- DVD cover
- Directed by: Sabapathy Dekshinamurthy
- Screenplay by: Sabapathy Dekshinamurthy
- Story by: Chandra Sekhar Yeleti
- Produced by: Prakash Raj
- Starring: Jayavarma Rashmi Murali Prakash Raj Sundar Mukesh Vinod
- Cinematography: M. V. Panneerselvam
- Music by: Kalyani Malik
- Production company: Duet Movies
- Release date: 19 September 2003;
- Country: India
- Language: Tamil

= Naam (2003 film) =

Naam ( We) is a 2003 Indian Tamil language crime thriller film directed by Sabapathy Dekshinamurthy. The film is produced Prakash Raj, who himself starred in an antagonistic role, while an ensemble cast of newcomers including Jayavarma, Rashmi Murali, Sundar, Mukesh and Vinod formed primary roles.

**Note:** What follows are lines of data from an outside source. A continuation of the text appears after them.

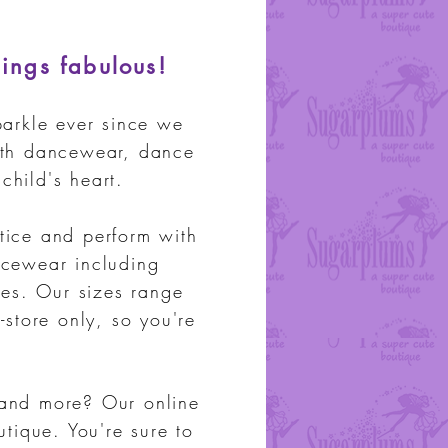
hings fabulous!
arkle ever since we
ith dance
wear, dance
child's heart.
tice and perform with
ncewear including
es. Our sizes range
-store only, so you're
 and more? Our online
outique.
You're sure to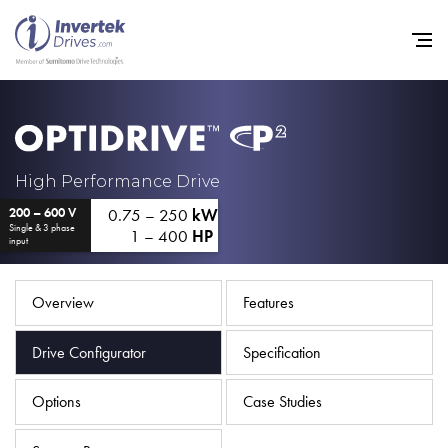
Home
High Performance Drive
0.75 – 250
kW
200 – 600 V
Variable Frequency Drives
Single & 3 phase
1 – 400
HP
input
Industries
Support
Overview
Features
Sustainability
Drive Configurator
Specification
News
Options
Case Studies
Careers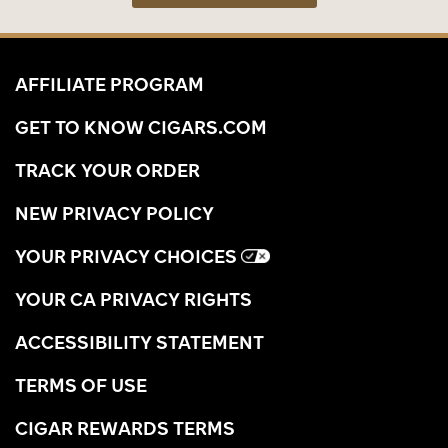
AFFILIATE PROGRAM
GET TO KNOW CIGARS.COM
TRACK YOUR ORDER
NEW PRIVACY POLICY
YOUR PRIVACY CHOICES
YOUR CA PRIVACY RIGHTS
ACCESSIBILITY STATEMENT
TERMS OF USE
CIGAR REWARDS TERMS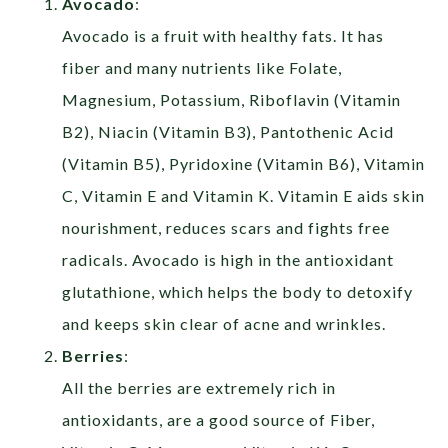
Avocado
:
Avocado is a fruit with healthy fats. It has
fiber and many nutrients like Folate,
Magnesium, Potassium, Riboflavin (Vitamin
B2), Niacin (Vitamin B3), Pantothenic Acid
(Vitamin B5), Pyridoxine (Vitamin B6), Vitamin
C, Vitamin E and Vitamin K. Vitamin E aids skin
nourishment, reduces scars and fights free
radicals. Avocado is high in the antioxidant
glutathione, which helps the body to detoxify
and keeps skin clear of acne and wrinkles.
Berries
:
All the berries are extremely rich in
antioxidants, are a good source of Fiber,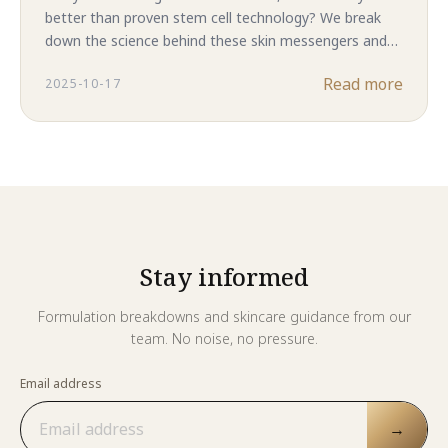
better than proven stem cell technology? We break
down the science behind these skin messengers and
reveal why complete ASC-CM in Majestic Skin delivers
Read more
2025-10-17
superior results. The answer might surprise you.
Stay informed
Formulation breakdowns and skincare guidance from our
team. No noise, no pressure.
Email address
→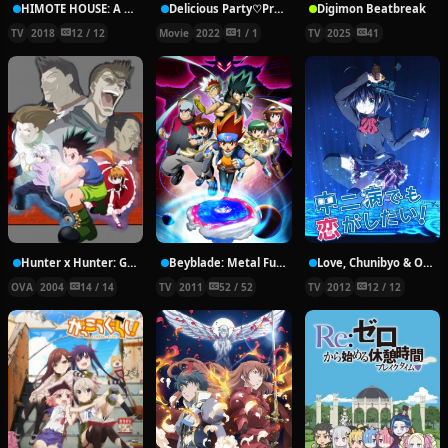
HIMOTE HOUSE: A share house of super psychic girls
Delicious Party♡Pretty Cure Movie
Digimon Beatbreak
TV
2018
12 / 12
Movie
2022
1 / 1
TV
2025
41
Hunter x Hunter: Greed Island Final
Beyblade: Metal Fury
Love, Chunibyo & Other Delusions!
OVA
2004
14 / 14
TV
2011
52 / 52
TV
2012
12 / 12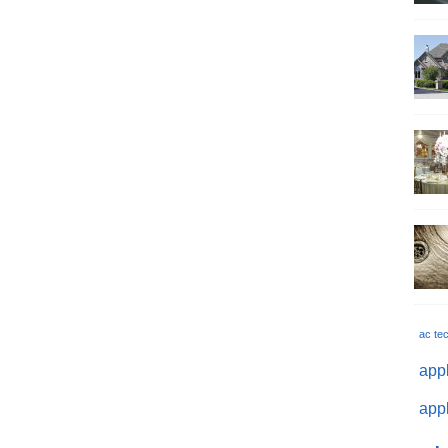
ac te
appl
appl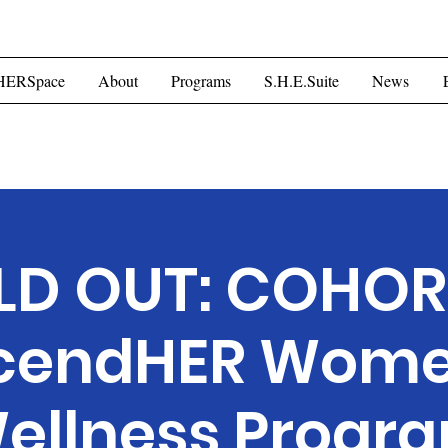
ome
HERSpace
About
Programs
S.H.E.Suite
Mor
HERSpace
About
Programs
S.H.E.Suite
News
LD OUT: COHORT
cendHER Wome
ellness Progr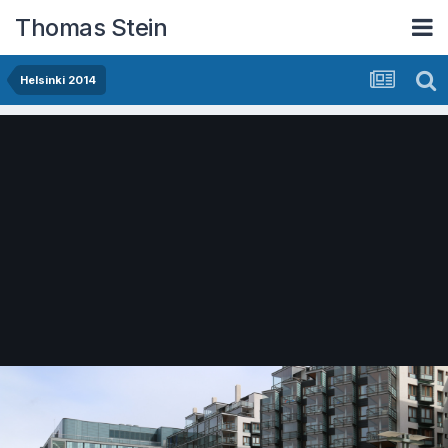
Thomas Stein
Helsinki 2014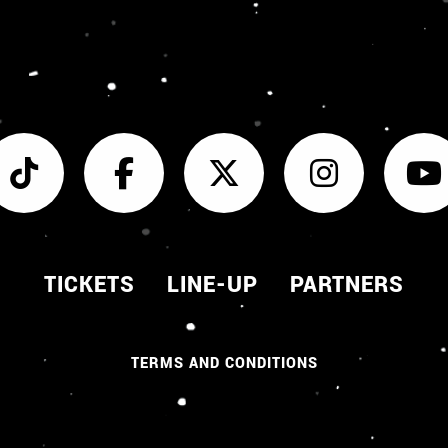
TICKETS
LINE-UP
PARTNERS
TERMS AND CONDITIONS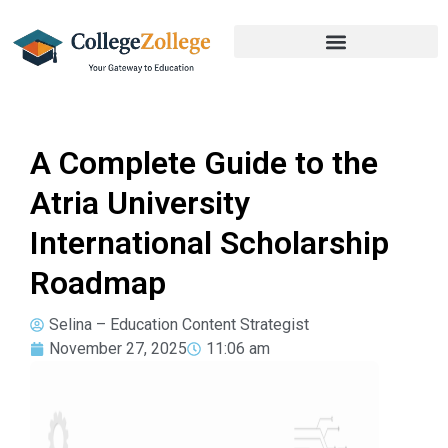
A Complete Guide to the
Atria University
International Scholarship
Roadmap
Selina – Education Content Strategist
November 27, 2025
11:06 am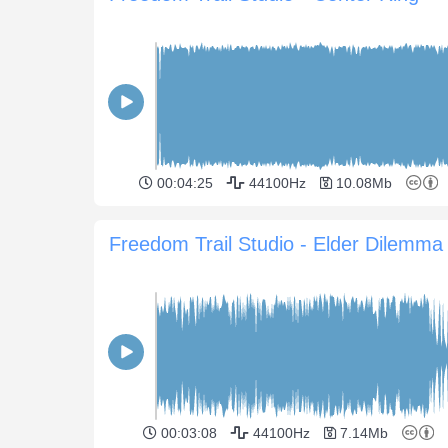
00:04:25
44100Hz
10.08Mb
Freedom Trail Studio - Elder Dilemma
00:03:08
44100Hz
7.14Mb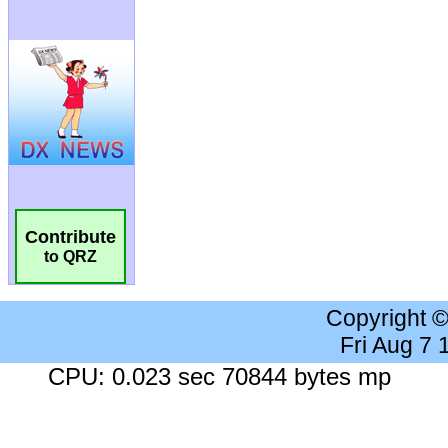
Contribute
to QRZ
Copyright 
Fri Aug 7
CPU: 0.023 sec 70844 bytes mp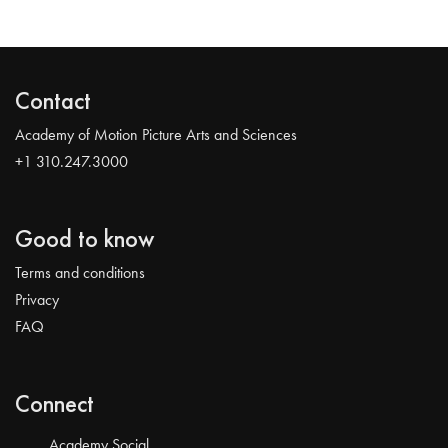
Contact
Academy of Motion Picture Arts and Sciences
+1 310.247.3000
Good to know
Terms and conditions
Privacy
FAQ
Connect
Academy Social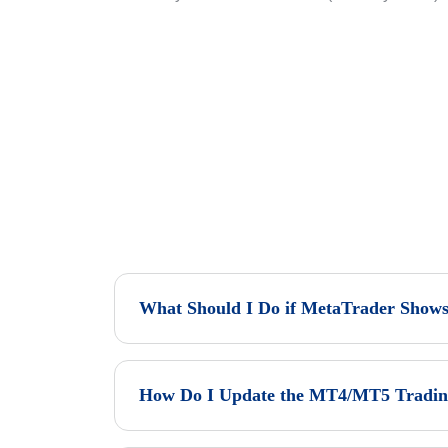
What Should I Do if MetaTrader Shows
How Do I Update the MT4/MT5 Trading 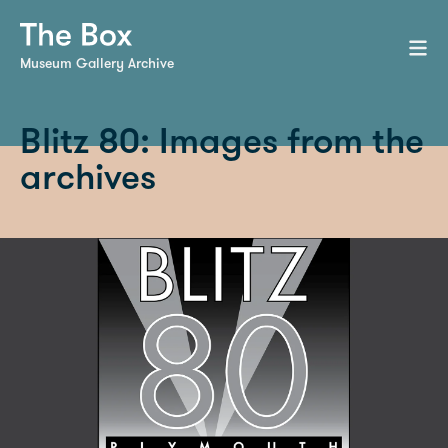
Museum Gallery Archive
Blitz 80: Images from the
archives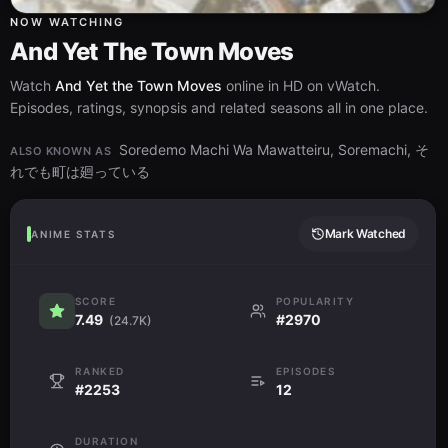
NOW WATCHING
And Yet The Town Moves
Watch
And Yet the Town Moves
online in HD on vWatch.
Episodes, ratings, synopsis and related seasons all in one place.
Soredemo Machi Wa Mawatteiru, Soremachi, そ
ALSO KNOWN AS
れでも町は廻っている
Mark Watched
ANIME STATS
SCORE
POPULARITY
7.49
#2970
(24.7K)
RANKED
EPISODES
#2253
12
DURATION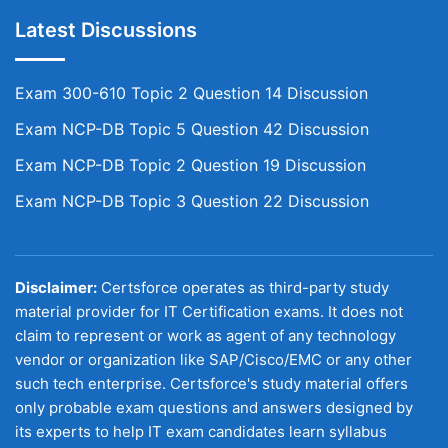
Latest Discussions
Exam 300-610 Topic 2 Question 14 Discussion
Exam NCP-DB Topic 5 Question 42 Discussion
Exam NCP-DB Topic 2 Question 19 Discussion
Exam NCP-DB Topic 3 Question 22 Discussion
Disclaimer:
Certsforce operates as third-party study
material provider for IT Certification exams. It does not
claim to represent or work as agent of any technology
vendor or organization like SAP/Cisco/EMC or any other
such tech enterprise. Certsforce's study material offers
only probable exam questions and answers designed by
its experts to help IT exam candidates learn syllabus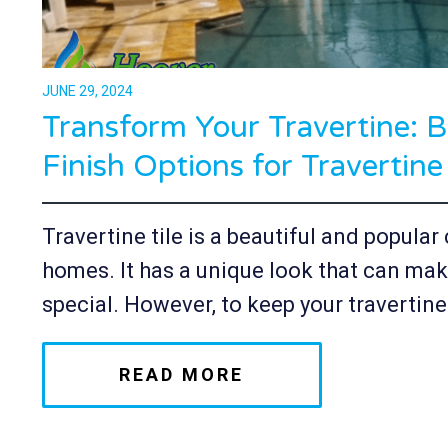
JUNE 29, 2024
Transform Your Travertine: B
Finish Options for Travertine
Travertine tile is a beautiful and popula
homes. It has a unique look that can mak
special. However, to keep your travertine.
READ MORE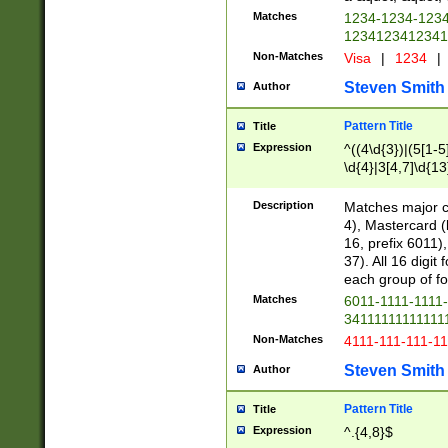
Matches
1234-1234-123
1234123412341
Non-Matches
Visa
|
1234
|
Steven Smith
Author
Pattern Title
Title
Expression
^((4\d{3})|(5[1-5
\d{4}|3[4,7]\d{13
Description
Matches major cr
4), Mastercard (
16, prefix 6011)
37). All 16 digi
each group of fou
Matches
6011-1111-1111
34111111111111
Non-Matches
4111-111-111-1
Steven Smith
Author
Pattern Title
Title
Expression
^.{4,8}$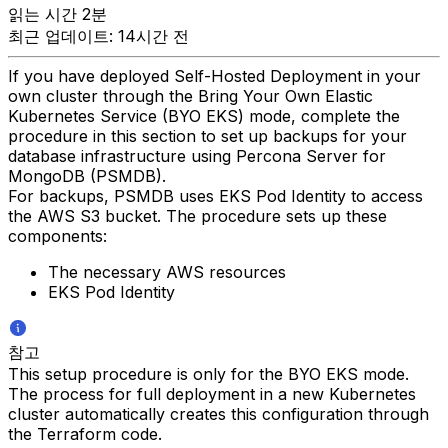
읽는 시간 2분
최근 업데이트: 14시간 전
If you have deployed Self-Hosted Deployment in your
own cluster through the Bring Your Own Elastic
Kubernetes Service (BYO EKS) mode, complete the
procedure in this section to set up backups for your
database infrastructure using Percona Server for
MongoDB (PSMDB).
For backups, PSMDB uses EKS Pod Identity to access
the AWS S3 bucket. The procedure sets up these
components:
The necessary AWS resources
EKS Pod Identity
참고
This setup procedure is only for the BYO EKS mode.
The process for full deployment in a new Kubernetes
cluster automatically creates this configuration through
the Terraform code.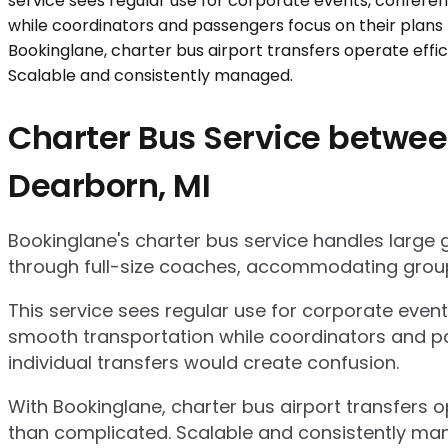
Charter Bus Service betwee
Dearborn, MI
Bookinglane's charter bus service handles large
through full-size coaches, accommodating group
This service sees regular use for corporate even
smooth transportation while coordinators and pa
individual transfers would create confusion.
With Bookinglane, charter bus airport transfers 
than complicated. Scalable and consistently ma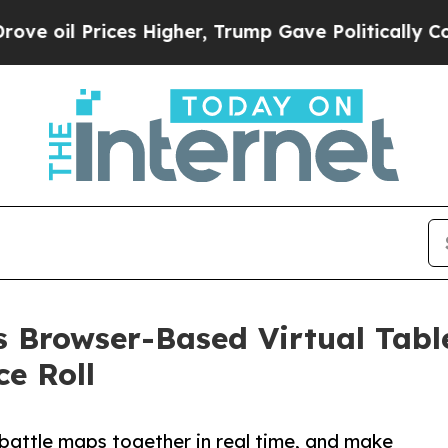
ices Higher, Trump Gave Politically Connected o
 Browser-Based Virtual Tabl
e Roll
 battle maps together in real time, and make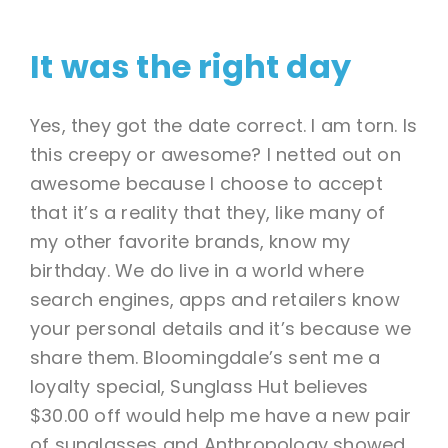
It was the right day
Yes, they got the date correct. I am torn. Is
this creepy or awesome? I netted out on
awesome because I choose to accept
that it’s a reality that they, like many of
my other favorite brands, know my
birthday. We do live in a world where
search engines, apps and retailers know
your personal details and it’s because we
share them. Bloomingdale’s sent me a
loyalty special, Sunglass Hut believes
$30.00 off would help me have a new pair
of sunglasses and Anthropology showed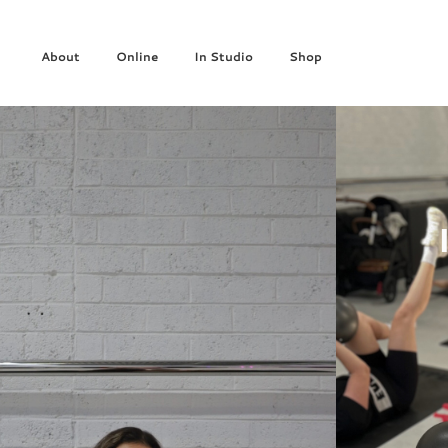
About
Online
In Studio
Shop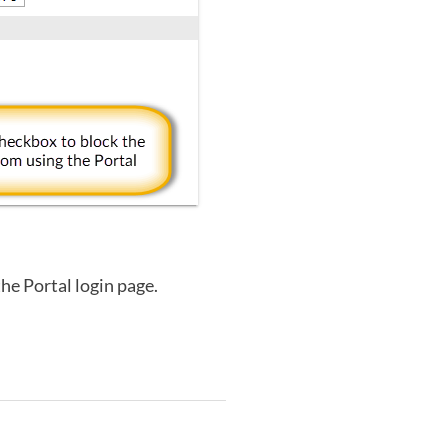
the Portal login page.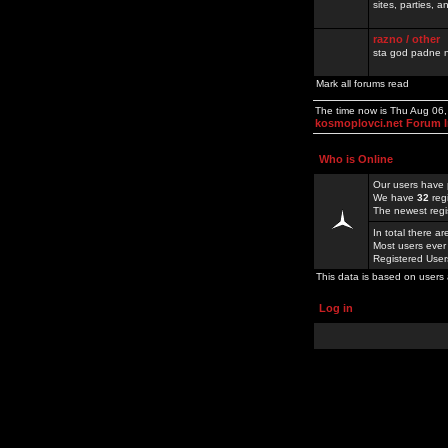
sites, parties,
razno / other
sta god padne n
Mark all forums read
The time now is Thu Aug 06
kosmoplovci.net Forum 
Who is Online
Our users have 
We have
32
reg
The newest regi
In total there a
Most users ever
Registered Use
This data is based on users 
Log in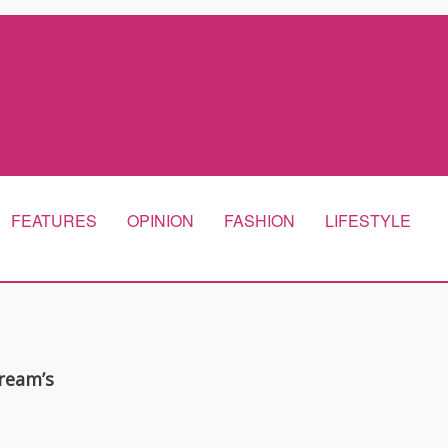
FEATURES
OPINION
FASHION
LIFESTYLE
ream’s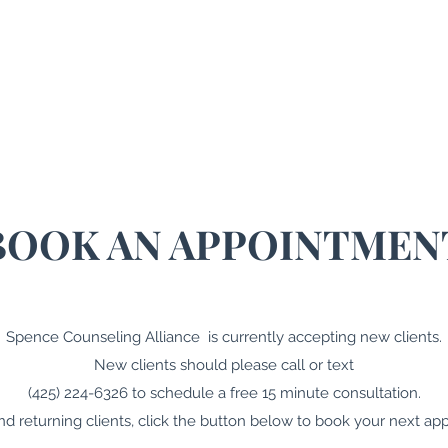
me
About
Therapy
Coaching
Resources
Blo
BOOK AN APPOINTMEN
Spence Counseling Alliance is currently accepting new clients.
New clients should please call or text
(425) 224-6326 to schedule a free 15 minute consultation.
and returning clients, click the button below to book your next ap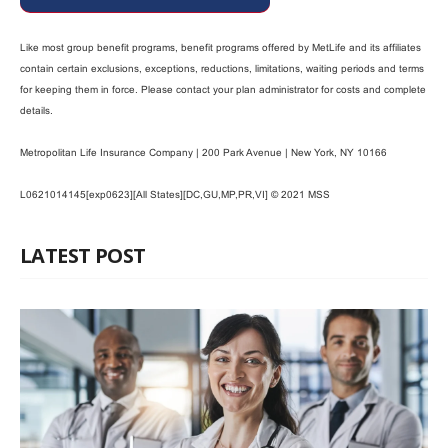
Like most group benefit programs, benefit programs offered by MetLife and its affiliates
contain certain exclusions, exceptions, reductions, limitations, waiting periods and terms
for keeping them in force. Please contact your plan administrator for costs and complete
details.
Metropolitan Life Insurance Company | 200 Park Avenue | New York, NY 10166
L0621014145[exp0623][All States][DC,GU,MP,PR,VI] © 2021 MSS
LATEST POST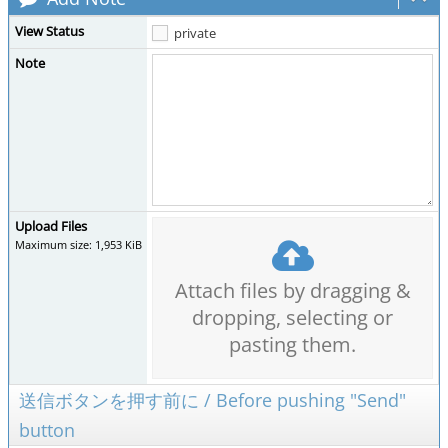
View Status
private
Note
Upload Files
Maximum size: 1,953 KiB
Attach files by dragging &
dropping, selecting or
pasting them.
送信ボタンを押す前に / Before pushing "Send"
button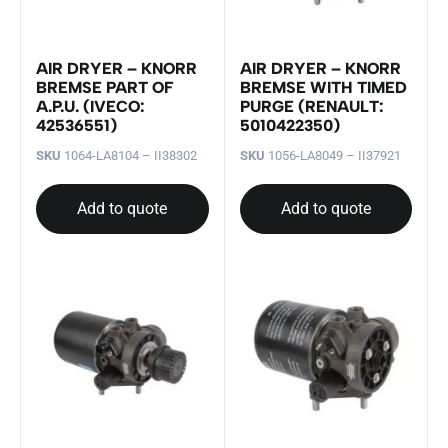
AIR DRYER – KNORR
AIR DRYER – KNORR
BREMSE PART OF
BREMSE WITH TIMED
A.P.U. (IVECO:
PURGE (RENAULT:
42536551)
5010422350)
SKU
1064-LA8104 – II38302
SKU
1056-LA8049 – II37921
Add to quote
Add to quote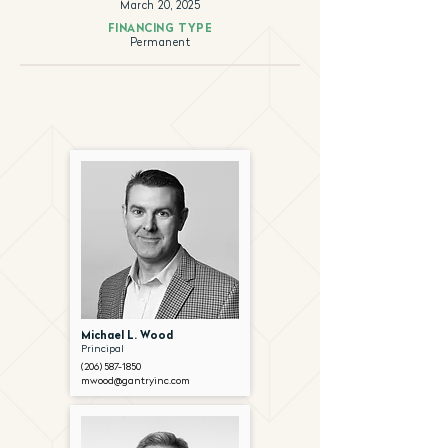
March 20, 2025
FINANCING TYPE
Permanent
Michael L. Wood
Principal
(206) 587-1850
mwood@gantryinc.com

The film was released on 19 September 2003. It is a remake of Telugu film Aithe.

== Production ==
The film featured five newcomers including Jayavarma (Disco Shanti's brother) and Rashmi Murali (daughter of Jaya Murali). The film was launched on 6 July 2003.

== Soundtrack ==
Soundtrack had only one song composed by Kalyani Malik who composed the original film.
- Kanavugal – Maragathamani

== Reception ==
Malathi Rangarajan of The Hindu wrote, "Prakashraj and Saba Kailash can be proud of their offering that sends across a positive message to the youth." Sify wrote, "The cinematography looks good and debutant Kalyani Mallick's music is average. On the whole, director Sabha Kailash has handled this action packed film well". Malini Mannath of Chennai Online noted that "A thriller, it's worth a watch, for i [sic] novel script and treatment, the twist in the story, and the freshness of the lead players".